A bit of redistribution can alleviate it not by making the rich
poor, but by raising the incomes at the bottom and improving
the economy as a whole. It just has to be done wisely.
A Few More Notes About Income Inequality and Redistribution
I like to remind my liberal friends that all tax revenue and
law in general is accomplished by force. I do not pay taxes voluntarily,
but pay because men with guns will come if I don't (I would not
support the many wars and other nonsense my money is spent on
if I had the choice). With this in mind we should be very careful
about what programs we advocate and about law making in general.

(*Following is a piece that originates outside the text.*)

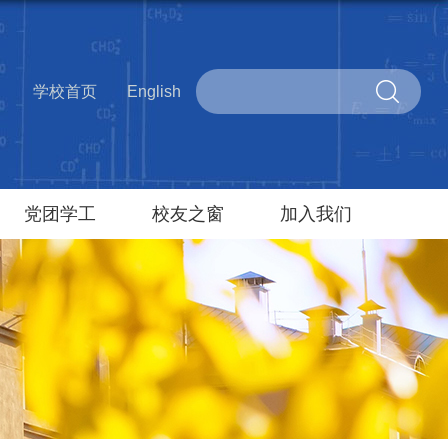
学校首页
English
党团学工
校友之窗
加入我们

I like to remind my conservative friends that they too believe
in "sharing the wealth," just in different ways and
degrees. None of them advocate ending public schooling or Social
Security, both of which are redistribution schemes (the latter
because the money paid out is taken from current taxpayers, not
prior investments, which were never made). And they never seem
to complain about the vast welfare programs for the wealthy and
large corporations (you can read more about that here: Redistribution
to the Rich.)
Finally, income inequality, while not necessarily a problem
in itself, is worth looking into when it is growing more pronounced,
as it currently is in the United States. You have to wonder why
the economy is producing more than ever, with productivity per
employee more than doubling in forty years, while those employees
make less now (adjusted for inflation) than they did forty years
ago, and the richest few percent are five times as rich. Much
of that is tax policy, which has directly and indirectly shifted
more and more of the cost of government onto the shoulders of
the poor and middle class and has made it more difficult for
people to increase their income through small businesses.
But that is a topic for another time. For now I will repeat
my proposition that income inequality is not the same as poverty,
and that the latter can be alleviated is wise ways that benefit
all of us, and even reduce that inequality at the same time.